Electric vehicles (EV) are a fantastic opportunity for businesses to cut their emissions and clean up their fleets and major companies from across the world have publicly committed to switching to EVs. The EV100 campaign, which many Energy UK members are a part of, brings together some of the most ambitious among them.
At the moment however, buying an EV and installing EV chargepoints isn’t always as straightforward as buying a new petrol or diesel vehicle. The increase in power demand from EV charging can’t always be accommodated on the grid straight away, meaning that often costly and lengthy network upgrade works are required.
To help with the process and present some options to make things quicker and cheaper, Energy UK has launched a new guide for businesses looking to install EV chargepoints on their premises: ‘Connecting your Fleet: a guide for businesses in Greater London’. The guide was produced in collaboration with UK Power Networks – the company that owns and maintains the power cables and wires covering the majority of Greater London – and it focuses particularly on how companies can ensure they have enough power on their site for EV charging, which can be one of the biggest hurdles to overcome when installing EV chargepoints.
EV charging: you (don’t) have the power
There are already lots of fantastic resources on EV charging, for instance from the Energy Saving Trust, BEAMA and the REA, but getting the power you need to your site in particular can be a confusing and daunting task, especially if it’s your first foray in the energy world.
Normally when installing a new source of electricity demand on your site (e.g. new machinery, EV chargepoints, a new building, etc) you will have to upgrade your grid connection – this is the connection point between the premises and the electricity system and it determines the maximum amount of power that can be used – but this can be expensive and lengthy.
There are alternatives to upgrading the grid connection which have been explored in the guide. As part of this, we’ve broken the process down into five broad steps below.
Regardless of which option you choose however, we recommend engaging with your distribution network operator as early on in the process as possible. This is the company that owns and maintains the electricity cables and lines in your area. Your distribution network operator will be able to advise you of the specifics of your site and support you in choosing a solution that works for you. Find out who your distribution network operator is here.
- Assessing your maximum demand
The first step involves establishing how much electricity is being consumed on site and at what times. The key piece of information here is the maximum demand – the highest amount of electricity used on site at any given time. Having a smart meter is great for this, but if businesses don’t have one then then they can speak to their supplier to understand their maximum demand.
- Measuring your EV charging demand
The second step involves understanding how much additional electricity is needed for EV charging. For this, the number and type of chargepoint needs be chosen. There are different considerations for this, and we suggest consulting some of the other resources mentioned above as well.

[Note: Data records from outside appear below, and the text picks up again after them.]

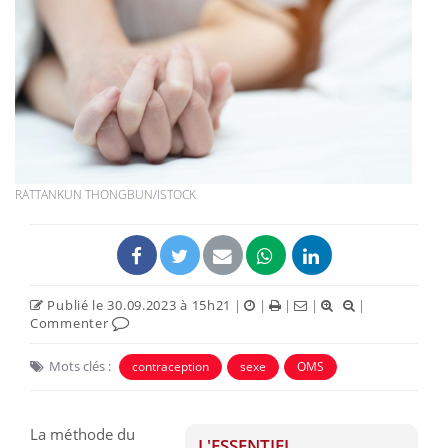
RATTANKUN THONGBUN/ISTOCK
Publié le 30.09.2023 à 15h21
|
|
|
|
|
Commenter
Mots clés :
contraception
sexe
OMS
La méthode du
L'ESSENTIEL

- Understanding the impact of the EV charging and whether you need to notify or apply
Adding 1) and 2) together gives the new maximum demand, including existing needs and what’s needed for EV charging. By then comparing this new maximum demand against the agreed supply capacity for the site – the maximum amount of electricity that is allowed to be taken from the grid – indicates whether or not mitigating actions are needed.
If the new maximum demand is above the agreed supply capacity then ways to reduce the maximum demand will need to be explored or the power supply will need to be upgraded. This is also true if EV demand is more than 30% of total site demand.

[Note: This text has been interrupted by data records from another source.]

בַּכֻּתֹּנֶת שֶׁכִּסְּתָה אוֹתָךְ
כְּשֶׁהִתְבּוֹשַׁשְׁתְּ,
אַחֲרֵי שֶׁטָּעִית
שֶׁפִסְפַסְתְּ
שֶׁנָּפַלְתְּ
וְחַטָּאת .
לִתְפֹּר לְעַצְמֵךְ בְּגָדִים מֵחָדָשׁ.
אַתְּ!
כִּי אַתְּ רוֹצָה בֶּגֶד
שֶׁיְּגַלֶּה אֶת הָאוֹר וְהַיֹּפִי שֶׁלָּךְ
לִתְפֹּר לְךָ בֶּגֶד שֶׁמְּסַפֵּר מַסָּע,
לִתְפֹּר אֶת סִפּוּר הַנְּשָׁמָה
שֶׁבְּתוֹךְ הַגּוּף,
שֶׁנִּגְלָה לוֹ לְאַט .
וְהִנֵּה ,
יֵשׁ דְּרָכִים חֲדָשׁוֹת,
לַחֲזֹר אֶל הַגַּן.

- Reducing your maximum demand
There are a number of alternatives to paying to upgrade the grid connection or keep the cost of doing so down, including:
- Energy efficiency – there may be ways to reduce power consumption from on-site activities to free up power for EV charging. This can be as simple as shifting the time of day certain machinery is used all the way through to buying new energy efficient appliances or heating systems.

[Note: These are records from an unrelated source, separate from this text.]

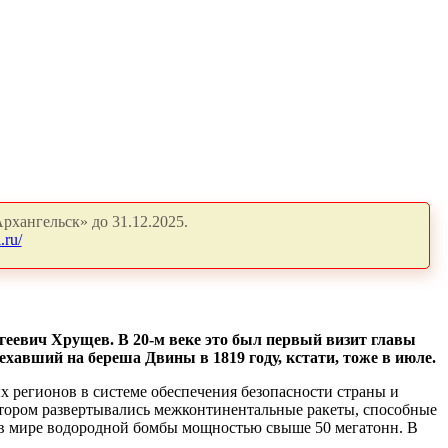
рхангельск» до 31.12.2025.
.ru/
еевич Хрущев. В 20-м веке это был первый визит главы
иехавший на береша Двины в 1819 году, кстати, тоже в июле.
х регионов в системе обеспечения безопасности страны и
отором развертывались межконтинентальные ракеты, способные
 в мире водородной бомбы мощностью свыше 50 мегатонн. В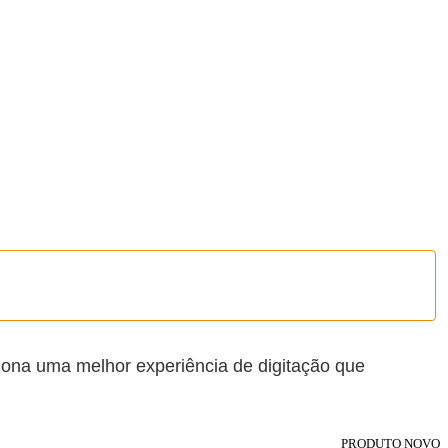
ciona uma melhor experiência de digitação que
PRODUTO NOVO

- Load management – some EV charging systems can control the power provided to individual chargepoints to ensure the overall supply limit is not breached when more than one EV is in use. This can allow a larger number of chargepoints to be installed that will simply charge at a slower rate if they are all in use at the same time.
- Smart charging – “smart chargers” allow chargepoints to be remotely or automatically controlled. This means that EV charging can be shifted to times of low demand to ensure that overall power demand does not exceed the site’s limits. If combined with a certain type of energy tariff – known as a time of use tariff – smart chargers can also be programmed to charge when energy is cheapest or cleanest.
- Stationary batteries with on-site generation – a stationary battery can be charged up gradually over the course of the day, or whenever you’re not using much energy, and then discharged for EV charging when needed without having to draw power from the grid. If combined with on-site generation, such as solar panels this system can work even better.
- A timed profile connection – this is an agreement with your distribution network operator where the amount of power that can be taken from the grid varies based on the time of day, subject to a pre-agreed schedule. This can be cheaper than having to pay to upgrade your connection for the maximum amount of electricity use at all times, and if you only need to charge your EVs overnight, for instance, this can work out really well.
- Connecting to a different substation – with a large site or if there are different options about where to install EV chargepoints, it may be possible to connect to the grid in a location that is not as constrained. Think of this as having the choice between two access roads, one where there are constant traffic jams and another where the traffic flows freely.
- Considering upgrade works
If none of the actions under Step 4 are enough then your grid connection will need to be upgraded. Work with your distribution network operator to understand costs and get a programme of works set out.